Autre argument, illusoire et grandiloquent celui-là, qui consiste à s’attribuer un devoir d’exemple et un rôle de phare universel : « Renoncer à la liberté d’expression, cela reviendrait aussi à abandonner des millions de musulmans, des journalistes, des intellectuels, des écrivains (…) qui se battent pour vivre libres. Si le pays des Lumières renonçait à cette liberté, ils n’auraient plus aucune espoir » (page 96). Quand on voit le poids de la France dans le monde, quand on voit l’image qu’elle a, on doute ! Ce rêve éveillé n’est-il pas plutôt la marque de notre narcissisme, voire de notre arrogance, et de notre naïveté ?

Le paragraphe qui rappelle la proposition de loi de M. Éric Raoult, en 2006, visant à traiter d’injure – de ce fait condamnable – « toute atteinte volontaire aux fondements des religions », est plus pertinent ; M. Malka a beau jeu d’ironiser sur cette notion de fondements des religions… et de demander si « Jésus qui marche sur l’eau » ou « le droit de battre sa femme quand elle n’est pas gentille » sont des « fondements » des religions concernées et qu’il serait donc interdit de brocarder.

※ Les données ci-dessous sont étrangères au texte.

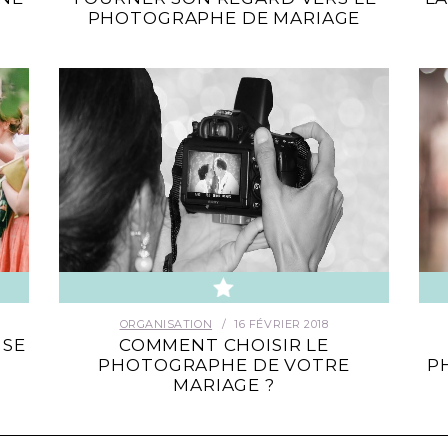
PHOTOGRAPHE DE MARIAGE
ORGANISATION
16 FÉVRIER 2018
 SE
COMMENT CHOISIR LE
PHOTOGRAPHE DE VOTRE
P
MARIAGE ?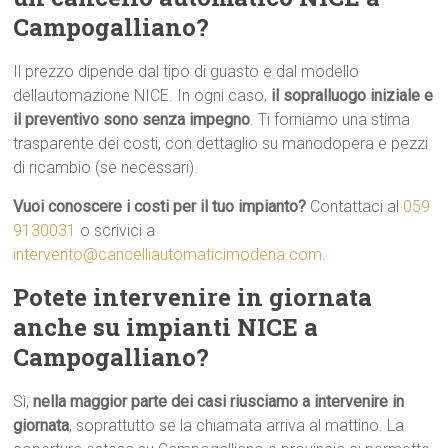
Campogalliano?
Il prezzo dipende dal tipo di guasto e dal modello
dellautomazione NICE. In ogni caso,
il sopralluogo iniziale e
il preventivo sono senza impegno
. Ti forniamo una stima
trasparente dei costi, con dettaglio su manodopera e pezzi
di ricambio (se necessari).
Vuoi conoscere i costi per il tuo impianto?
Contattaci al
059
9130031
o scrivici a
intervento@cancelliautomaticimodena.com
.
Potete intervenire in giornata
anche su impianti NICE a
Campogalliano?
Sì,
nella maggior parte dei casi riusciamo a intervenire in
giornata
, soprattutto se la chiamata arriva al mattino. La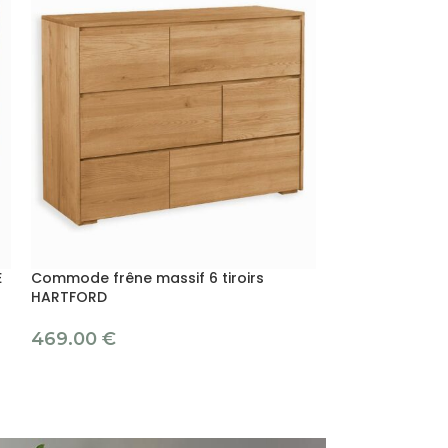
E
Commode frêne massif 6 tiroirs
HARTFORD
Commode pin ma
469.00
€
395.00
€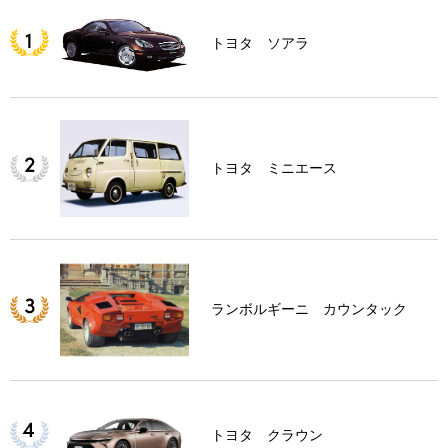
トヨタ ソアラ
トヨタ ミニエース
ランボルギーニ カウンタック
トヨタ クラウン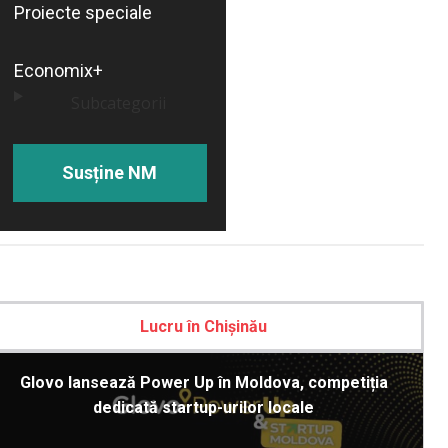
Proiecte speciale
Economix+
Subcategorii
Susține NM
Lucru în Chișinău
Glovo lansează Power Up în Moldova, competiția
dedicată startup-urilor locale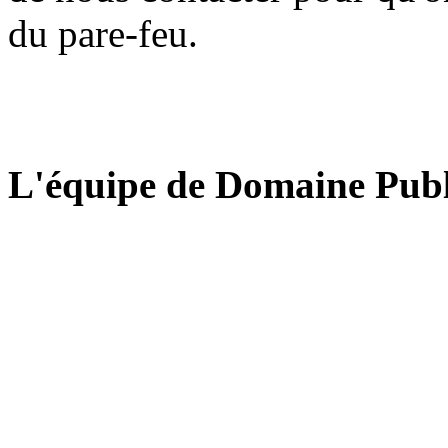
du pare-feu.
L'équipe de Domaine Publ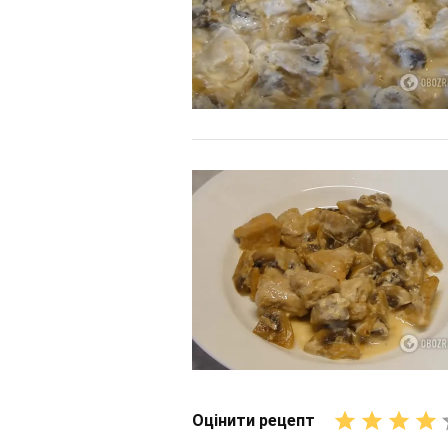
Оцінити рецепт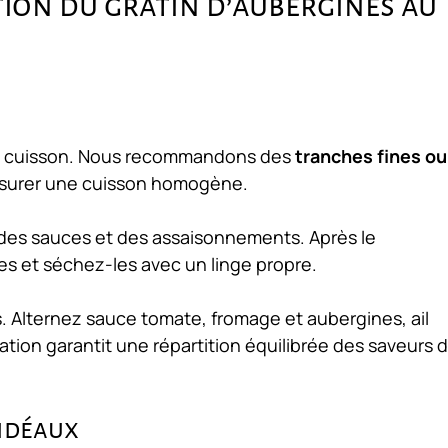
ation du gratin d’aubergines au
a cuisson. Nous recommandons des
tranches fines ou
ssurer une cuisson homogène.
des sauces et des assaisonnements. Après le
 et séchez-les avec un linge propre.
. Alternez
sauce tomate, fromage et aubergines
, ail
ation garantit une répartition équilibrée des saveurs 
 idéaux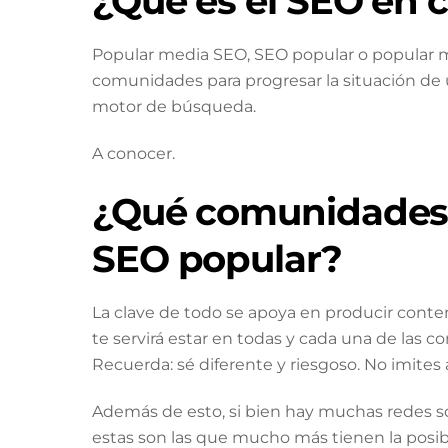
¿Qué es el SEO en
Popular media SEO, SEO popular o popular me
comunidades para progresar la situación de
motor de búsqueda.
A conocer.
¿Qué comunidades a
SEO popular?
La clave de todo se apoya en producir conten
te servirá estar en todas y cada una de las 
Recuerda: sé diferente y riesgoso. No imites
Además de esto, si bien hay muchas redes so
estas son las que mucho más tienen la posibil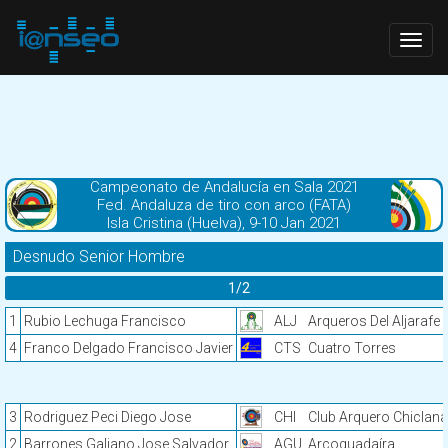
Togg
navig
Campeonato de Andalucía en Sala 2021
Fed. Andaluza de tiro con arco (FATA)
Isla Cristina (Huelva), 9-10 Jan 2021
Desnudo Senior Hombre
1/2
1
Rubio Lechuga Francisco
ALJ
Arqueros Del Aljarafe
4
Franco Delgado Francisco Javier
CTS
Cuatro Torres
3
Rodriguez Peci Diego Jose
CHI
Club Arquero Chiclana
2
Barrones Galiano Jose Salvador
AGU
Arcoguadaíra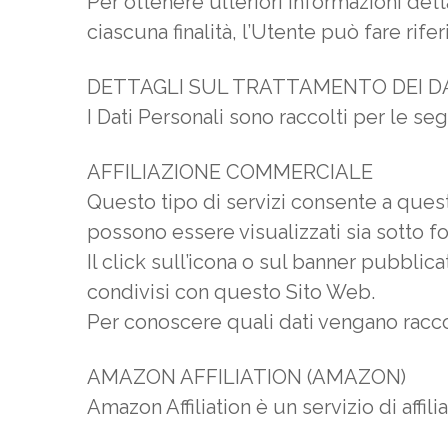
Per ottenere ulteriori informazioni dett
ciascuna finalità, l’Utente può fare rif
DETTAGLI SUL TRATTAMENTO DEI D
I Dati Personali sono raccolti per le seg
AFFILIAZIONE COMMERCIALE
Questo tipo di servizi consente a questo
possono essere visualizzati sia sotto fo
Il click sull’icona o sul banner pubblic
condivisi con questo Sito Web.
Per conoscere quali dati vengano raccolt
AMAZON AFFILIATION (AMAZON)
Amazon Affiliation è un servizio di aff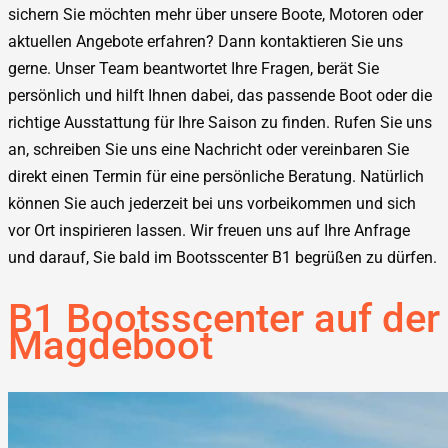
sichern Sie möchten mehr über unsere Boote, Motoren oder
aktuellen Angebote erfahren? Dann kontaktieren Sie uns
gerne. Unser Team beantwortet Ihre Fragen, berät Sie
persönlich und hilft Ihnen dabei, das passende Boot oder die
richtige Ausstattung für Ihre Saison zu finden. Rufen Sie uns
an, schreiben Sie uns eine Nachricht oder vereinbaren Sie
direkt einen Termin für eine persönliche Beratung. Natürlich
können Sie auch jederzeit bei uns vorbeikommen und sich
vor Ort inspirieren lassen. Wir freuen uns auf Ihre Anfrage
und darauf, Sie bald im Bootsscenter B1 begrüßen zu dürfen.
B1 Bootsscenter auf der
Magdeboot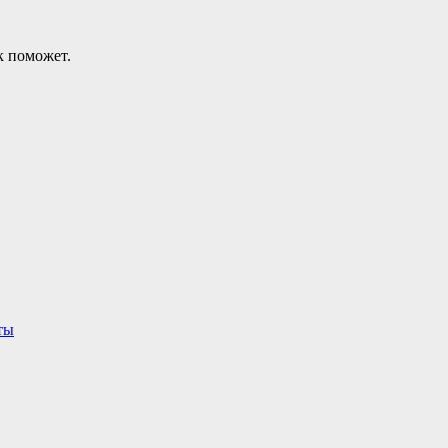
к поможет.
ты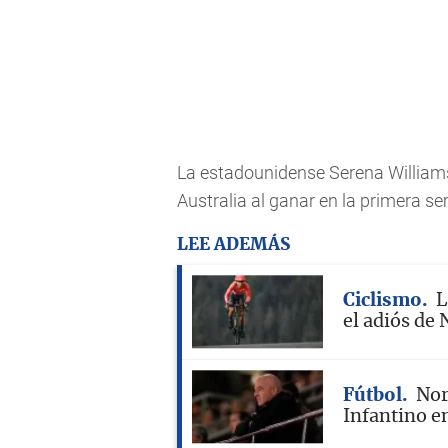
La estadounidense Serena Williams s
Australia al ganar en la primera s
LEE ADEMÁS
Ciclismo
L
el adiós de 
Fútbol
Nor
Infantino en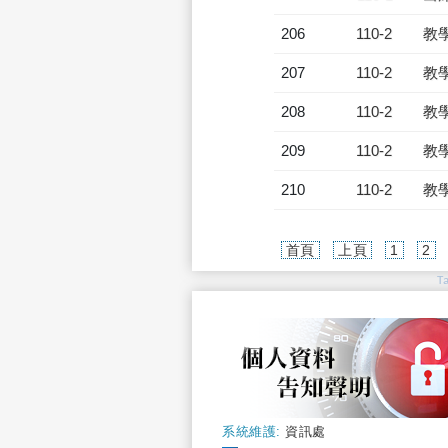
206
110-2
教
207
110-2
教
208
110-2
教
209
110-2
教
210
110-2
教
首頁
上頁
1
2
T
系統維護:
資訊處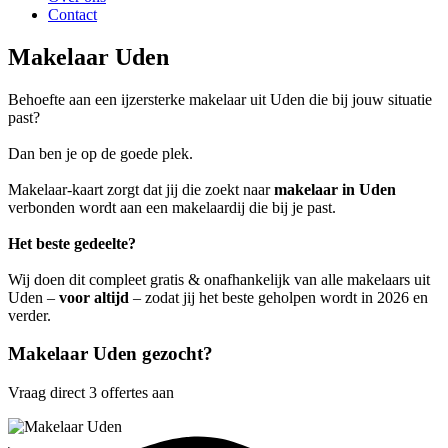
Contact
Makelaar Uden
Behoefte aan een ijzersterke makelaar uit Uden die bij jouw situatie
past?
Dan ben je op de goede plek.
Makelaar-kaart zorgt dat jij die zoekt naar
makelaar in Uden
verbonden wordt aan een makelaardij die bij je past.
Het beste gedeelte?
Wij doen dit compleet gratis & onafhankelijk van alle makelaars uit
Uden –
voor altijd
– zodat jij het beste geholpen wordt in 2026 en
verder.
Makelaar Uden gezocht?
Vraag direct 3 offertes aan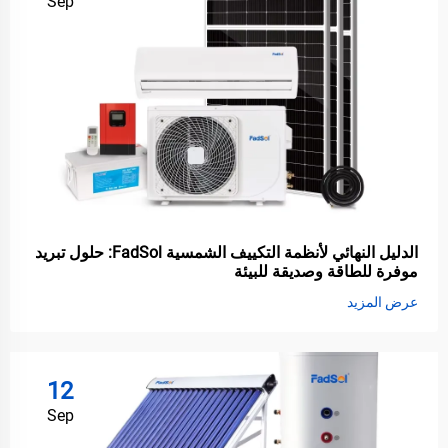
Sep
الدليل النهائي لأنظمة التكييف الشمسية FadSol: حلول تبريد
موفرة للطاقة وصديقة للبيئة
عرض المزيد
12
Sep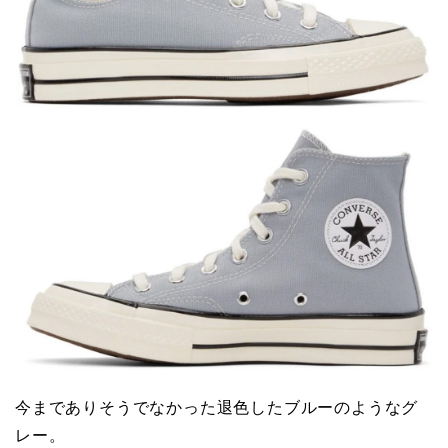
今までありそうでなかった退色したブルーのようなグ
レー。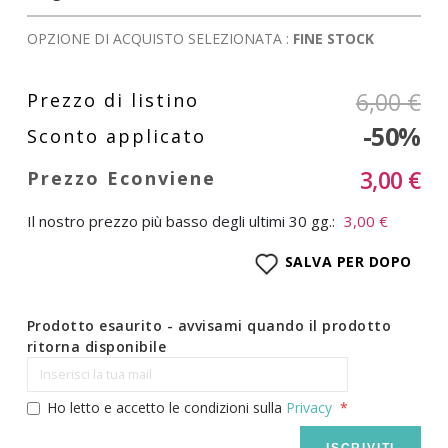
OPZIONE DI ACQUISTO SELEZIONATA :
FINE STOCK
6,00 €
-50%
3,00 €
Il nostro prezzo più basso degli ultimi 30 gg.:
3,00 €
SALVA PER DOPO
Prodotto esaurito - avvisami quando il prodotto
ritorna disponibile
Ho letto e accetto le condizioni sulla
Privacy
ISCRIVITI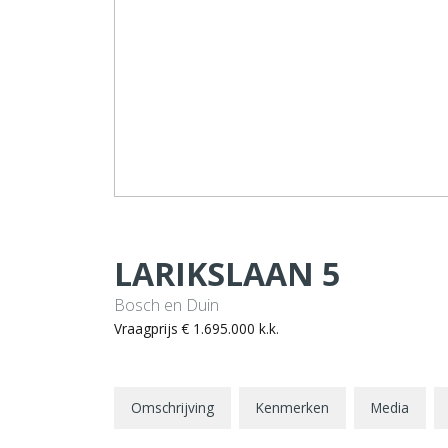
LARIKSLAAN
5
Bosch en Duin
Vraagprijs
€ 1.695.000
k.k.
Omschrijving
Kenmerken
Media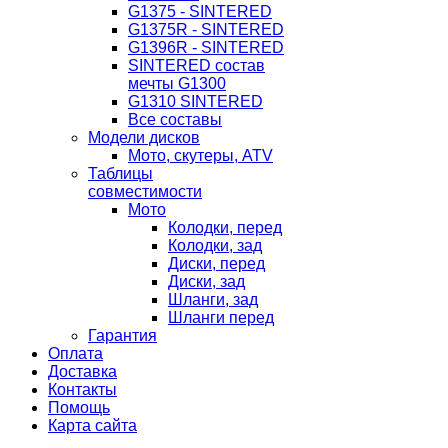
G1375 - SINTERED
G1375R - SINTERED
G1396R - SINTERED
SINTERED состав
мечты G1300
G1310 SINTERED
Все составы
Модели дисков
Мото, скутеры, ATV
Таблицы
совместимости
Мото
Колодки, перед
Колодки, зад
Диски, перед
Диски, зад
Шланги, зад
Шланги перед
Гарантия
Оплата
Доставка
Контакты
Помощь
Карта сайта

La fin du chapitre, qui dénonce les prises de position des uns et des autres dans la sphère publique contre Charlie Hebdo et qui les accuse d’avoir accroché une cible dans le dos de ses journalistes, est, a posteriori, terrifiante. Oui, tous ces gens ont dit ces horreurs, les journalistes ont été assassinés et, à ma connaissance, ces gens n’ont pas été sanctionnés et n’ont évidemment jamais regretté leurs paroles… Il est important que cela ait été écrit et dit.

Et ce n’est que dans les pages 96 et 97 – les dernières –, juste avant de prononcer un vibrant hommage de Charb en guise de péroraison, que Richard Malka indique qu’émergerait à l’issue de ce procès (nous sommes en décembre 2020…) « un nouveau discours des responsables de l’islam de France », en l’occurrence MM. Hafiz et Moussaoui… Que Dieu l’entende !

En refermant ce livre, je me suis posé deux questions.

D’abord est-on devant un texte « historique », un souffle, un lyrisme, une hauteur de vue, une construction et un style littéraires admirables, qui nous inciteraient à faire un parallèle avec le célèbre « Traité sur la tolérance » de Voltaire, avec le « Indignez-vous » de Stéphane Hessel ? Non, mis à part le format du livre – sa brièveté –.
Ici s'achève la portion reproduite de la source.